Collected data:
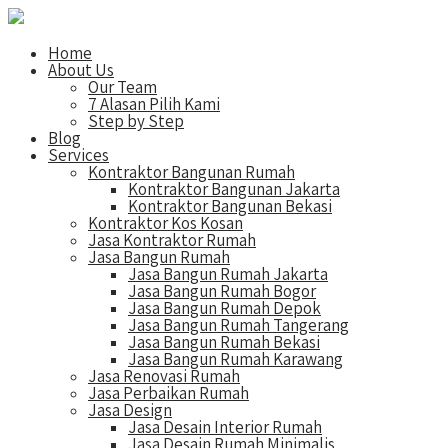
Home
About Us
Our Team
7 Alasan Pilih Kami
Step by Step
Blog
Services
Kontraktor Bangunan Rumah
Kontraktor Bangunan Jakarta
Kontraktor Bangunan Bekasi
Kontraktor Kos Kosan
Jasa Kontraktor Rumah
Jasa Bangun Rumah
Jasa Bangun Rumah Jakarta
Jasa Bangun Rumah Bogor
Jasa Bangun Rumah Depok
Jasa Bangun Rumah Tangerang
Jasa Bangun Rumah Bekasi
Jasa Bangun Rumah Karawang
Jasa Renovasi Rumah
Jasa Perbaikan Rumah
Jasa Design
Jasa Desain Interior Rumah
Jasa Desain Rumah Minimalis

▶ **Aim of the exercise**: Find "Jakarta" in the preceding records. Copy each line that holds it.

▶ **Solution to this exercise**:
Kontraktor Bangunan Jakarta
Jasa Bangun Rumah Jakarta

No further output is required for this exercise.